[[ Information shown open ]]

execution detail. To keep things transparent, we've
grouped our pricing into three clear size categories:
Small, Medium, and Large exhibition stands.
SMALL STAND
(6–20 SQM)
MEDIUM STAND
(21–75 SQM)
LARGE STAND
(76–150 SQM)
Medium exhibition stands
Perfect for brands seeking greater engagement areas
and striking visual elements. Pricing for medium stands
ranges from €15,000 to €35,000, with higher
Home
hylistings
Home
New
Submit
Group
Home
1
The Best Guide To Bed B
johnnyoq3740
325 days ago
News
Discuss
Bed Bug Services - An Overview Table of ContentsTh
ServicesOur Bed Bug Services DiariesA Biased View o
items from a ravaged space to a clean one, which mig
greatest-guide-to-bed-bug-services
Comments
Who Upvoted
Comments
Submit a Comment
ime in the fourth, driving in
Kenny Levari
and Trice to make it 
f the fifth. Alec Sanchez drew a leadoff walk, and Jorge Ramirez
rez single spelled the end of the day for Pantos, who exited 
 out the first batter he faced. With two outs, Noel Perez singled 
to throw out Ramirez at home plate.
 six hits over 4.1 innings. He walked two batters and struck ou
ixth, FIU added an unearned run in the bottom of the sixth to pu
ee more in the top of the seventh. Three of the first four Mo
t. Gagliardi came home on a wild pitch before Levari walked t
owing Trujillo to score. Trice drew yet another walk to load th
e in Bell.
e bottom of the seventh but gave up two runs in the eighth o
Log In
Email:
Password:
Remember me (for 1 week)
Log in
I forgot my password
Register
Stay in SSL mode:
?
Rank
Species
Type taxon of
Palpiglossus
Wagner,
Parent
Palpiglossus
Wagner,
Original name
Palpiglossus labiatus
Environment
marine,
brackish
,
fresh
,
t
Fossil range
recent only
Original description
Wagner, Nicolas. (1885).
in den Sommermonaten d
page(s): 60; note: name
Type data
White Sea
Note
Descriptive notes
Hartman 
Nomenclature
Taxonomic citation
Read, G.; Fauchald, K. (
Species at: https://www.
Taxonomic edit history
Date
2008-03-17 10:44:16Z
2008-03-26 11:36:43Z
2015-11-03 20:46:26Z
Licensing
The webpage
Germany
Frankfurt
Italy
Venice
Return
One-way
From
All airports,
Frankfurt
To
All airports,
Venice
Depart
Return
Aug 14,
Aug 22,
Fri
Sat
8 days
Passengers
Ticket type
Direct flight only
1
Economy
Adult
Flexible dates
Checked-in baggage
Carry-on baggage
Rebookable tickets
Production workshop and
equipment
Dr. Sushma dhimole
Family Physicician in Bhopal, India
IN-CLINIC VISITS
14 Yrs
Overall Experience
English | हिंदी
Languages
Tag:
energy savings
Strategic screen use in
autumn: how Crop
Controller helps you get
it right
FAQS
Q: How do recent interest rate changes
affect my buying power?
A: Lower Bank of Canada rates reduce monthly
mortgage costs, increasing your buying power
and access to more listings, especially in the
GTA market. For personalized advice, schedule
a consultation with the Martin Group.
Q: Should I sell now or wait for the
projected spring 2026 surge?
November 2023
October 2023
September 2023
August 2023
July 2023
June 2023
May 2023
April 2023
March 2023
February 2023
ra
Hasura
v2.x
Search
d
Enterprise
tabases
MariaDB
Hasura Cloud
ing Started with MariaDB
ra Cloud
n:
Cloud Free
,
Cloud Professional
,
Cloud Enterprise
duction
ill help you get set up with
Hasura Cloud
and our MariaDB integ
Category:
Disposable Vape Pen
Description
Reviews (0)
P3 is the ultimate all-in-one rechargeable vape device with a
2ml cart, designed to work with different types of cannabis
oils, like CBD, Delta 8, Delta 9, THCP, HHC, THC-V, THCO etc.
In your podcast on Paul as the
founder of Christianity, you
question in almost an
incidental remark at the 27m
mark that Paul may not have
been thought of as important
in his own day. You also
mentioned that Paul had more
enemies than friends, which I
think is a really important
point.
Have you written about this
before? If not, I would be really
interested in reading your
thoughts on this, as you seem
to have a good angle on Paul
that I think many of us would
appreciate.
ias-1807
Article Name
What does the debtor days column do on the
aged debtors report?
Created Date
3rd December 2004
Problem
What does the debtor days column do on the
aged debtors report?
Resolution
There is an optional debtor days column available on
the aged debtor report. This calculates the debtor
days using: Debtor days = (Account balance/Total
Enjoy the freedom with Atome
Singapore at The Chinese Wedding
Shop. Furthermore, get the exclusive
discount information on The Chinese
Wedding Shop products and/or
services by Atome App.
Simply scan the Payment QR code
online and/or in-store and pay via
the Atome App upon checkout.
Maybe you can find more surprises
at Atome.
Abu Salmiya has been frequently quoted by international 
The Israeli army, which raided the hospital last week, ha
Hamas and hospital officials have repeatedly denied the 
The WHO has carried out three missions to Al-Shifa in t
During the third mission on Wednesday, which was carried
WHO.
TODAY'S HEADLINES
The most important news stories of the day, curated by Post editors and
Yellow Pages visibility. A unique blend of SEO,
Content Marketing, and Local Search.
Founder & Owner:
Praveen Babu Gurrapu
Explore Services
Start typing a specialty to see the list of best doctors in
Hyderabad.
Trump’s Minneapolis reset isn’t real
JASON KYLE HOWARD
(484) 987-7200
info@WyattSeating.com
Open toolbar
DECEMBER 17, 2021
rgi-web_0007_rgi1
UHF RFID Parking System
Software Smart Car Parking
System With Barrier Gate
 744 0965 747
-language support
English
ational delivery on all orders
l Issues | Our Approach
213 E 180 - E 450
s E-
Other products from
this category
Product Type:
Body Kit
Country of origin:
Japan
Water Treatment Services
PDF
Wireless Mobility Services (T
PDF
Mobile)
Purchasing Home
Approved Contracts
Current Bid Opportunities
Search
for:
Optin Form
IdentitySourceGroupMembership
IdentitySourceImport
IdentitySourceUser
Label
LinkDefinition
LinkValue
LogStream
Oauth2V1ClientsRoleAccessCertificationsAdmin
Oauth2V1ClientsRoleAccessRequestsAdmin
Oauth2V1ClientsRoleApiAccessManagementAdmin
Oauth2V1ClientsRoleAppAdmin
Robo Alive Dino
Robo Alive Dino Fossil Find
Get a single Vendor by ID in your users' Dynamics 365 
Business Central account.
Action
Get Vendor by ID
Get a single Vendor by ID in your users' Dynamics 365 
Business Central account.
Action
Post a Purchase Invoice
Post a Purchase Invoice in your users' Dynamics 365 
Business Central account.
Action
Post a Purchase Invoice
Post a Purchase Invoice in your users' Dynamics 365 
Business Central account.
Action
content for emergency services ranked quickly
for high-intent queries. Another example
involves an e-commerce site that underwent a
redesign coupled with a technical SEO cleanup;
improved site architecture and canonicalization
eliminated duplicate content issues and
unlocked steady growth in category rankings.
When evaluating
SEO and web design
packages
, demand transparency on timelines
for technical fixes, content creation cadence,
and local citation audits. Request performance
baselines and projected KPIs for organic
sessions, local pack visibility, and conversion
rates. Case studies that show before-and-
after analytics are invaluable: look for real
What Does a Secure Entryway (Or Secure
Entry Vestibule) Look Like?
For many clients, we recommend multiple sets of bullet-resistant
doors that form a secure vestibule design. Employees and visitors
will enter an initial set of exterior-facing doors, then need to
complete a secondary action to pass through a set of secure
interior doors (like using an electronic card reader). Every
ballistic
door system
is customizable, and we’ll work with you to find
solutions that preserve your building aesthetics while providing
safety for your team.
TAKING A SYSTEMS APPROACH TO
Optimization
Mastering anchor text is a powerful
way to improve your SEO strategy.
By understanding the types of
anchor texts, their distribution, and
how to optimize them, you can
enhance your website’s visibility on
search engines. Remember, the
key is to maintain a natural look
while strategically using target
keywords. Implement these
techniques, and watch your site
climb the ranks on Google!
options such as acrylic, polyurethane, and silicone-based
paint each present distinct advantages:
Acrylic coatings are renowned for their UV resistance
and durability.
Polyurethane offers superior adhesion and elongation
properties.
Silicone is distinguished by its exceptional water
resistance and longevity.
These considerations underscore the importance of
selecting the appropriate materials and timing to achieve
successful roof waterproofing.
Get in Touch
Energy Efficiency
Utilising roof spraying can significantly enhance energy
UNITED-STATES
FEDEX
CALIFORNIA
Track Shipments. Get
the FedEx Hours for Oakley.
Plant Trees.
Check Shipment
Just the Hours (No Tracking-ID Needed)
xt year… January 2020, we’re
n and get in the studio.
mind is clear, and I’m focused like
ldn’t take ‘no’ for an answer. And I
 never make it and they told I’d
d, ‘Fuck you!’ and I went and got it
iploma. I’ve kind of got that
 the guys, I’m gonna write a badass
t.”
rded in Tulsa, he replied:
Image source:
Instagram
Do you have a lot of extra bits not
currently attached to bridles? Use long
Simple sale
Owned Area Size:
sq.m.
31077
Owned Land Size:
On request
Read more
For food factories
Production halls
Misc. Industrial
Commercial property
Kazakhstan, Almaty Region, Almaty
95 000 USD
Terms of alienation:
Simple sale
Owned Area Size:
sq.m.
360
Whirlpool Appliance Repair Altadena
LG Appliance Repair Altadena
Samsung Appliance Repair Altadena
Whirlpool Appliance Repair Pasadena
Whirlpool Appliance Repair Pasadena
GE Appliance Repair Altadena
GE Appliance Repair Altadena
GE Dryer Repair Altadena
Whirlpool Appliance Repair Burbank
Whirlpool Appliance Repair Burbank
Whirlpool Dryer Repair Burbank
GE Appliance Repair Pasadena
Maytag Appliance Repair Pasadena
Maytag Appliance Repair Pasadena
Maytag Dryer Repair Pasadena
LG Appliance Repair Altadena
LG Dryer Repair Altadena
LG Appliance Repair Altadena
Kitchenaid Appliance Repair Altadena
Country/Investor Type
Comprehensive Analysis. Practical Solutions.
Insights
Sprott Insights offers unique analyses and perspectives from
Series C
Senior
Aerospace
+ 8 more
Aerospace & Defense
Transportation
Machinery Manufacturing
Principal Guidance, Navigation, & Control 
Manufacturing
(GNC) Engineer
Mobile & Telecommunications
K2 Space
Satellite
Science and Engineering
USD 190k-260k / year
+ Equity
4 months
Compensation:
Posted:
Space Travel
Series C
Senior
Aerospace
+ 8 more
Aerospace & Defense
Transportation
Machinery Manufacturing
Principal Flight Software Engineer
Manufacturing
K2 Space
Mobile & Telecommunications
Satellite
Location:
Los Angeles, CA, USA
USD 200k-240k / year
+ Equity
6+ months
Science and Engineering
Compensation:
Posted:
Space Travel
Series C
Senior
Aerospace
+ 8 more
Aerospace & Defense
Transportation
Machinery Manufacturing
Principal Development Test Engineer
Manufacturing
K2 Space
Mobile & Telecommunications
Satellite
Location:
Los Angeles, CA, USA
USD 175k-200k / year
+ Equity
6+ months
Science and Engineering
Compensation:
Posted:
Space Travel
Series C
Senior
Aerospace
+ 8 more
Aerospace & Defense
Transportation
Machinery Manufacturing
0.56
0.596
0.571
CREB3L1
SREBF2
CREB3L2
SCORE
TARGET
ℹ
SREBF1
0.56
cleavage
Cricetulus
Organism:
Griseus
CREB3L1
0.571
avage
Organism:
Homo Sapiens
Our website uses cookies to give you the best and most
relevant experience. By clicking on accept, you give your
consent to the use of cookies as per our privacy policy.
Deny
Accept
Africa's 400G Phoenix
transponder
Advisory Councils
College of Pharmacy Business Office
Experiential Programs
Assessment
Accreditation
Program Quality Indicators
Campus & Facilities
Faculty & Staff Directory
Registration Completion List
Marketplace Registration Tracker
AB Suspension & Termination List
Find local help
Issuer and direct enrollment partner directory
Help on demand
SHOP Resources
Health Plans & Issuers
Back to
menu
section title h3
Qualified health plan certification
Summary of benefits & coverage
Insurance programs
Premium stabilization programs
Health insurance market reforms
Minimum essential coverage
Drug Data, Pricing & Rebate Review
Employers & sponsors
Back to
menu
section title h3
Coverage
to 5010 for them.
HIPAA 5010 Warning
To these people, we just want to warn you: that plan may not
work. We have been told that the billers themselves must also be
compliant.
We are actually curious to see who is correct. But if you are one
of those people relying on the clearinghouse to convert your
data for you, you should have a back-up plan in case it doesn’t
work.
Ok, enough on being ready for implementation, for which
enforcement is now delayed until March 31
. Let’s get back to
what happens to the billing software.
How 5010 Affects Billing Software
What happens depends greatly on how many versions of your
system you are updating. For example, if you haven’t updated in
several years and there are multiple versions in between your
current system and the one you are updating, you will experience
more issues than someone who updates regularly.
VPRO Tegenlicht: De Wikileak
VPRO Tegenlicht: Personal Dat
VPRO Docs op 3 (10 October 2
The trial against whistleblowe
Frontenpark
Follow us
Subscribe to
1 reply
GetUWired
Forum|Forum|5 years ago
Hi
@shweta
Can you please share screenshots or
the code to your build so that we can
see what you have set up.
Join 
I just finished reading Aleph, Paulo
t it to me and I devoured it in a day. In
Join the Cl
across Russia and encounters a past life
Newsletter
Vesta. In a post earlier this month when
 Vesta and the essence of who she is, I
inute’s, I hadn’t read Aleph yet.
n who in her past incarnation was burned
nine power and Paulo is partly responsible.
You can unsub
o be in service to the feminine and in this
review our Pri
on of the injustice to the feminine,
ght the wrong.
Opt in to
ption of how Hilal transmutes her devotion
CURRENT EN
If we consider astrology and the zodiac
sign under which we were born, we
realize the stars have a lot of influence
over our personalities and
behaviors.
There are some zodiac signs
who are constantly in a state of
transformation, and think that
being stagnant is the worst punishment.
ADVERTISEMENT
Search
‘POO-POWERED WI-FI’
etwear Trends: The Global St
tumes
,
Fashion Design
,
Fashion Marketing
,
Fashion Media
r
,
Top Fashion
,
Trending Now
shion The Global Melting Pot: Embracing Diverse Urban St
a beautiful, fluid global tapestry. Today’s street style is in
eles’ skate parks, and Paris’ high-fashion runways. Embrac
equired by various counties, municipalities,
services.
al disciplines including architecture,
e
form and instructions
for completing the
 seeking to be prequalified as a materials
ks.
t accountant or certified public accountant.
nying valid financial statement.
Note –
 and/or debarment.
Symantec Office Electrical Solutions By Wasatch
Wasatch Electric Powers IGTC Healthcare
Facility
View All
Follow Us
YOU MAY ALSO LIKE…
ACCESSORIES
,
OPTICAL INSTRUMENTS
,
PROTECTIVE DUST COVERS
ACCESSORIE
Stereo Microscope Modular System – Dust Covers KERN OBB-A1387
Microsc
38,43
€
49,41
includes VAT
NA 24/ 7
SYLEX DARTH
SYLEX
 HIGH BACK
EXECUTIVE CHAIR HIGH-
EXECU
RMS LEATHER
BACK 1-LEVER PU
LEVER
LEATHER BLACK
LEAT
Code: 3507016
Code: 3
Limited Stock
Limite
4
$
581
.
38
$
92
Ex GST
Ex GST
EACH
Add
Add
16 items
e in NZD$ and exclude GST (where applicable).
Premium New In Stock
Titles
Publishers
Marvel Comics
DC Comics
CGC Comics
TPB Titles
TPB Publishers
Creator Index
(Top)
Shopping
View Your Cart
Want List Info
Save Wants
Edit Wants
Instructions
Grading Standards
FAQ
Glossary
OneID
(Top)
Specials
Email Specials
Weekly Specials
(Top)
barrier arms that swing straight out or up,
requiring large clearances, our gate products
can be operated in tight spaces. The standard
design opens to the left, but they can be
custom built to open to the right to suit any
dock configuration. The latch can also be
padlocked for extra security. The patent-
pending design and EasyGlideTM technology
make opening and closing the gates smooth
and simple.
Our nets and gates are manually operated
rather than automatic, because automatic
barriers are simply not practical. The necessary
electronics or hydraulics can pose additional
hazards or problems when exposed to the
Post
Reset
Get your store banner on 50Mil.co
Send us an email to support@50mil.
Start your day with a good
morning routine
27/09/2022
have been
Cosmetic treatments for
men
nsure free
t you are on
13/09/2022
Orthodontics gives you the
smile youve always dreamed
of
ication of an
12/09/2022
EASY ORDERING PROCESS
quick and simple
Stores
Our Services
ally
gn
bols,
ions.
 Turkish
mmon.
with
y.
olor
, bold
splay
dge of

[[ Information shown closed ]]

What you have to do
Nothing but a number should be given: the count of lines above that hold "products".

Output for this task
3